■ **TASK INPUT**
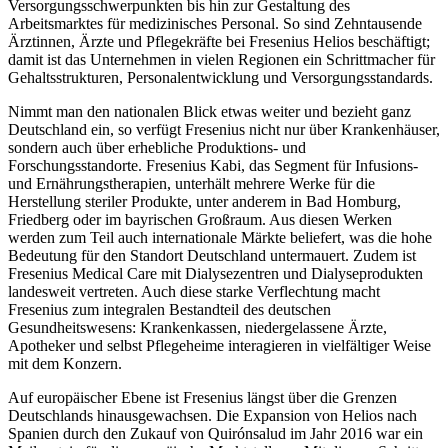
Versorgungsschwerpunkten bis hin zur Gestaltung des
Arbeitsmarktes für medizinisches Personal. So sind Zehntausende
Ärztinnen, Ärzte und Pflegekräfte bei Fresenius Helios beschäftigt;
damit ist das Unternehmen in vielen Regionen ein Schrittmacher für
Gehaltsstrukturen, Personalentwicklung und Versorgungsstandards.
Nimmt man den nationalen Blick etwas weiter und bezieht ganz
Deutschland ein, so verfügt Fresenius nicht nur über Krankenhäuser,
sondern auch über erhebliche Produktions- und
Forschungsstandorte. Fresenius Kabi, das Segment für Infusions-
und Ernährungstherapien, unterhält mehrere Werke für die
Herstellung steriler Produkte, unter anderem in Bad Homburg,
Friedberg oder im bayrischen Großraum. Aus diesen Werken
werden zum Teil auch internationale Märkte beliefert, was die hohe
Bedeutung für den Standort Deutschland untermauert. Zudem ist
Fresenius Medical Care mit Dialysezentren und Dialyseprodukten
landesweit vertreten. Auch diese starke Verflechtung macht
Fresenius zum integralen Bestandteil des deutschen
Gesundheitswesens: Krankenkassen, niedergelassene Ärzte,
Apotheker und selbst Pflegeheime interagieren in vielfältiger Weise
mit dem Konzern.
Auf europäischer Ebene ist Fresenius längst über die Grenzen
Deutschlands hinausgewachsen. Die Expansion von Helios nach
Spanien durch den Zukauf von Quirónsalud im Jahr 2016 war ein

■ **WHAT NEEDS TO BE DONE**
Above are some records; copy exactly the lines from the one with "Arbeitsmarktes für medizinisches" through the one with "Gehaltsstrukturen, Personalentwicklung und", both included, and no others.

■ **EXERCISE RESULT**
Arbeitsmarktes für medizinisches Personal. So sind Zehntausende
Ärztinnen, Ärzte und Pflegekräfte bei Fresenius Helios beschäftigt;
damit ist das Unternehmen in vielen Regionen ein Schrittmacher für
Gehaltsstrukturen, Personalentwicklung und Versorgungsstandards.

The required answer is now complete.